Megafaunal Extinction

There were a relatively large number of extinctions of mammalian species roughly 10,000 years ago. To help understand why these extinctions happened scientists are interested in understanding if there were differences in the size of the species that went extinct and those that did not. You are going to reproduce the three main figures from one of the major papers on this topic Lyons et al. 2004.

You will do this using a large dataset of mammalian body sizes that has data on the mass of recently extinct mammals as well as extant mammals (i.e., those that are still alive today). Take a look at the metadata to understand the structure of the data.

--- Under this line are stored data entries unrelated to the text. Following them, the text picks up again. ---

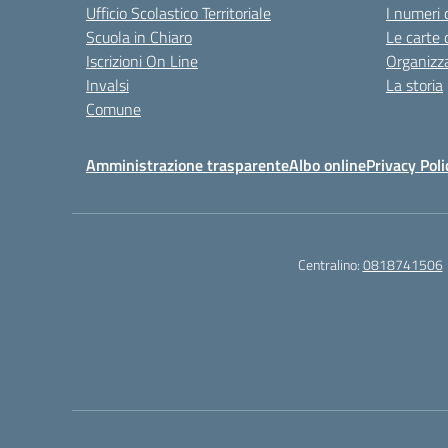
Ufficio Scolastico Territoriale
I numeri 
Scuola in Chiaro
Le carte 
Iscrizioni On Line
Organizz
Invalsi
La storia
Comune
Amministrazione trasparente
Albo online
Privacy Poli
Centralino:
0818741506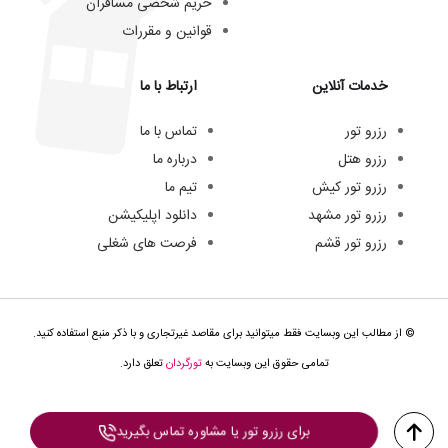
حریم شخصی مسافران
قوانین و مقررات
خدمات آنلاین
ارتباط با ما
رزرو تور
تماس با ما
رزرو هتل
درباره ما
رزرو تور کیش
تیم ما
رزرو تور مشهد
دانلود اپلیکیشن
رزرو تور قشم
فرصت های شغلی
© از مطالب این وبسایت فقط میتوانید برای مقاصد غیرتجاری و با ذکر منبع استفاده کنید.
تمامی حقوق این وبسایت به
تورگردان
تعلق دارد.
برای رزرو تور یا مشاوره تماس بگیرید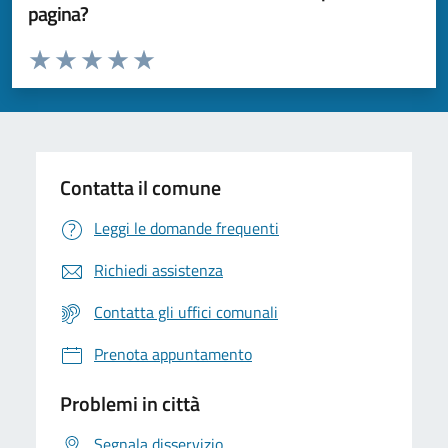
pagina?
Valuta da 1 a 5 stelle la pagina
Valuta 1 stelle su 5
Valuta 2 stelle su 5
Valuta 3 stelle su 5
Valuta 4 stelle su 5
Valuta 5 stelle su 5
Contatta il comune
Leggi le domande frequenti
Richiedi assistenza
Contatta gli uffici comunali
Prenota appuntamento
Problemi in città
Segnala disservizio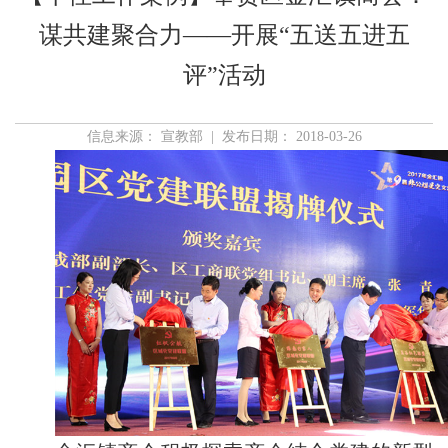
谋共建聚合力——开展“五送五进五
评”活动
信息来源： 宣教部 | 发布日期： 2018-03-26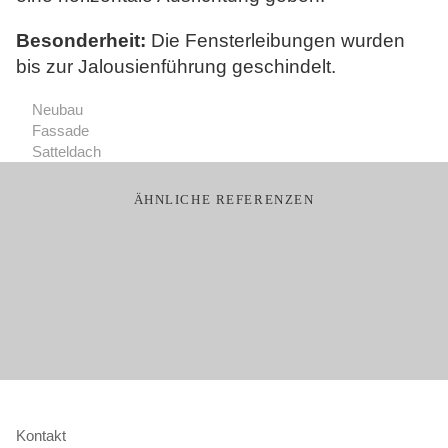
Besonderheit:
Die Fensterleibungen wurden
bis zur Jalousienführung geschindelt.
Neubau
Fassade
Satteldach
Ähnliche Referenzen
Kontakt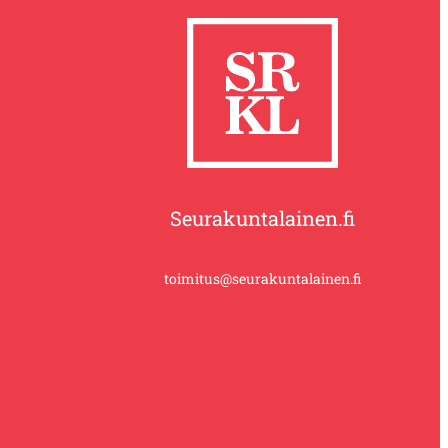
Seurakuntalainen.fi
toimitus@seurakuntalainen.fi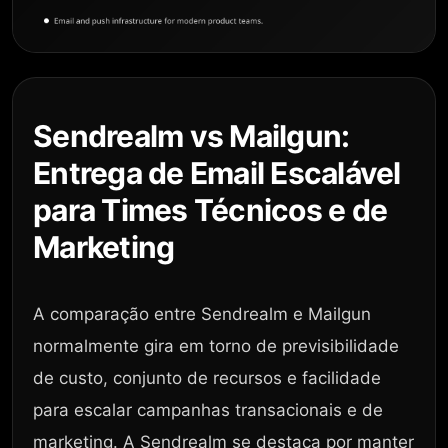
Sendrealm vs Mailgun:
Entrega de Email Escalável
para Times Técnicos e de
Marketing
A comparação entre Sendrealm e Mailgun
normalmente gira em torno de previsibilidade
de custo, conjunto de recursos e facilidade
para escalar campanhas transacionais e de
marketing. A Sendrealm se destaca por manter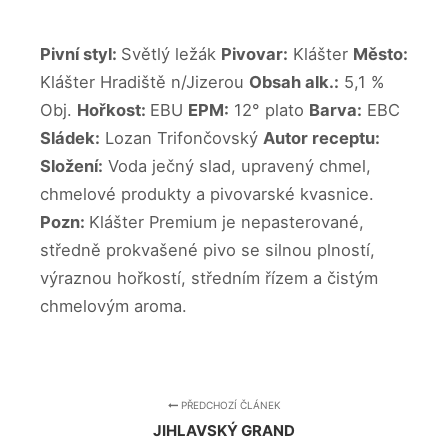
Pivní styl:
Světlý ležák
Pivovar:
Klášter
Město:
Klášter Hradiště n/Jizerou
Obsah alk.:
5,1 %
Obj.
Hořkost:
EBU
EPM:
12° plato
Barva:
EBC
Sládek:
Lozan Trifončovský
Autor receptu:
Složení:
Voda ječný slad, upravený chmel,
chmelové produkty a pivovarské kvasnice.
Pozn:
Klášter Premium je nepasterované,
středně prokvašené pivo se silnou plností,
výraznou hořkostí, středním řízem a čistým
chmelovým aroma.
PŘEDCHOZÍ ČLÁNEK
JIHLAVSKÝ GRAND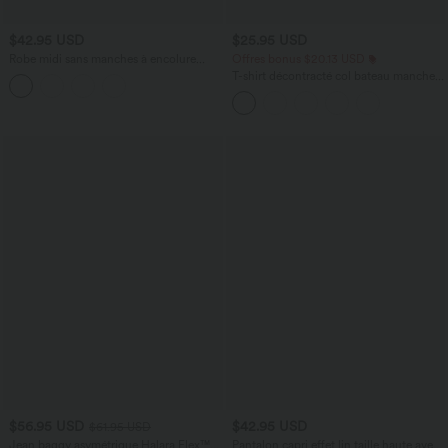
$42.95 USD
$25.95 USD
Robe midi sans manches à encolure
Offres bonus $20.13 USD
arrondie avec coussinets amovibles et
T-shirt décontracté col bateau manches
ourlet à volants
courtes coton
$56.95 USD
$42.95 USD
$61.95 USD
Jean baggy asymétrique Halara Flex™
Pantalon capri effet lin taille haute avec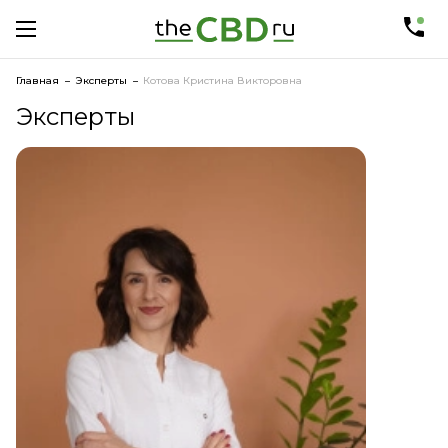
Главная
Эксперты
Котова Кристина Викторовна
Эксперты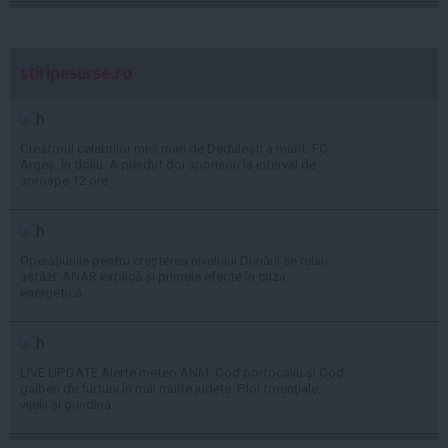
stiripesurse.ro
Creatorul celebrilor mici mari de Dedulești a murit. FC
Argeș, în doliu. A pierdut doi sponsori la interval de
aproape 12 ore
Operațiunile pentru creșterea nivelului Dunării se reiau
astăzi: ANAR explică și primele efecte în criza
energetică
LIVE UPDATE Alerte meteo ANM: Cod portocaliu și Cod
galben de furtuni în mai multe județe. Ploi torențiale,
vijelii și grindină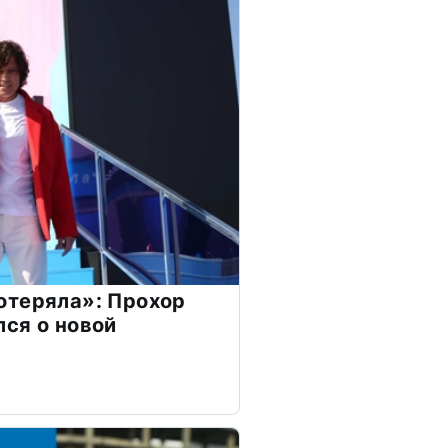
отеряла»: Прохор
ся о новой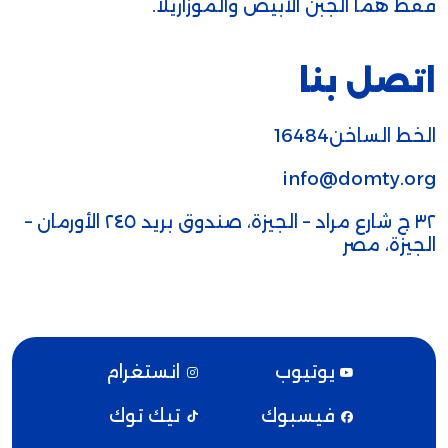
فقط هما الجبن الأبيض والموزاريلا.
اتصل بنا
الخط الساخن16484
info@domty.org
٣٢ ج شارع مراد – الجيزة، صندوق بريد ٢٤٥ الأورمان –
الجيزة، مصر
يوتيوب
انستغرام
فيسبوك
تيك توك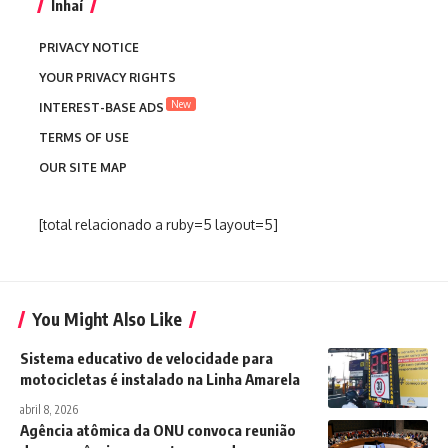
Inhaí
PRIVACY NOTICE
YOUR PRIVACY RIGHTS
New
INTEREST-BASE ADS
TERMS OF USE
OUR SITE MAP
[total relacionado a ruby=5 layout=5]
You Might Also Like
Sistema educativo de velocidade para
motocicletas é instalado na Linha Amarela
abril 8, 2026
Agência atômica da ONU convoca reunião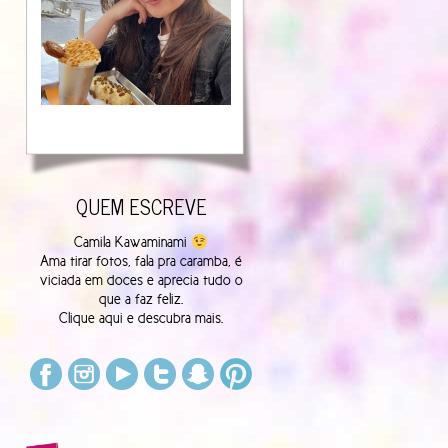
QUEM ESCREVE
Camila Kawaminami
Ama tirar fotos, fala pra caramba, é
viciada em doces e aprecia tudo o
que a faz feliz.
Clique
aqui
e descubra mais.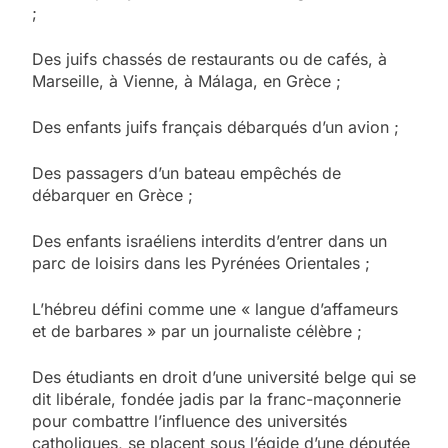
;
Des juifs chassés de restaurants ou de cafés, à
Marseille, à Vienne, à Málaga, en Grèce ;
Des enfants juifs français débarqués d’un avion ;
Des passagers d’un bateau empêchés de
débarquer en Grèce ;
Des enfants israéliens interdits d’entrer dans un
parc de loisirs dans les Pyrénées Orientales ;
L’hébreu défini comme une « langue d’affameurs
et de barbares » par un journaliste célèbre ;
Des étudiants en droit d’une université belge qui se
dit libérale, fondée jadis par la franc-maçonnerie
pour combattre l’influence des universités
catholiques, se placent sous l’égide d’une députée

  1. Import the data into R. As with most real world data there are a number of issues with this dataset. Try to spot and clean them up during the import process, but understand that it is common to not discover some data issues until you start analyzing the data. Data cleaning is often an iterative process. Print out the structure of the resulting data frame.
  2. Create a plot showing histograms of masses for extant mammals and those that went extinct during the pleistocene (extant and extinct in the status column). There should be one sub-plot for each continent and that sub-plot should show the histograms for both groups. Don’t include islands (Insular and Oceanic in the `continent column) and only include continents with species that went extinct in the pleistocene. Scale the x-axis logarithmically and stack the sub-plots vertically like in the original paper (but don’t worry about the order of the subplots being the same). Use good axis labels.
  3. The 2nd figure in the original paper looks in more detail at two orders, Xenarthra and Carnivora, which showed extinctions in North and South America. Create a figure similar to the one in Part 2, but that shows 4 sub-plots, one for each order on each of the two continents.
  4. The 3rd figure in the original paper explores Australia as a case study. Australia is interesting because there is good data on both Pleistocene extinctions (extinct in the status column) and more modern extinctions occuring over the last 300 years (historical in the status column). Make a plot similar to the previous plots that compares these three different categories extinct, extant, and historical). Has the size pattern in exinctions changed for more modern extinctions?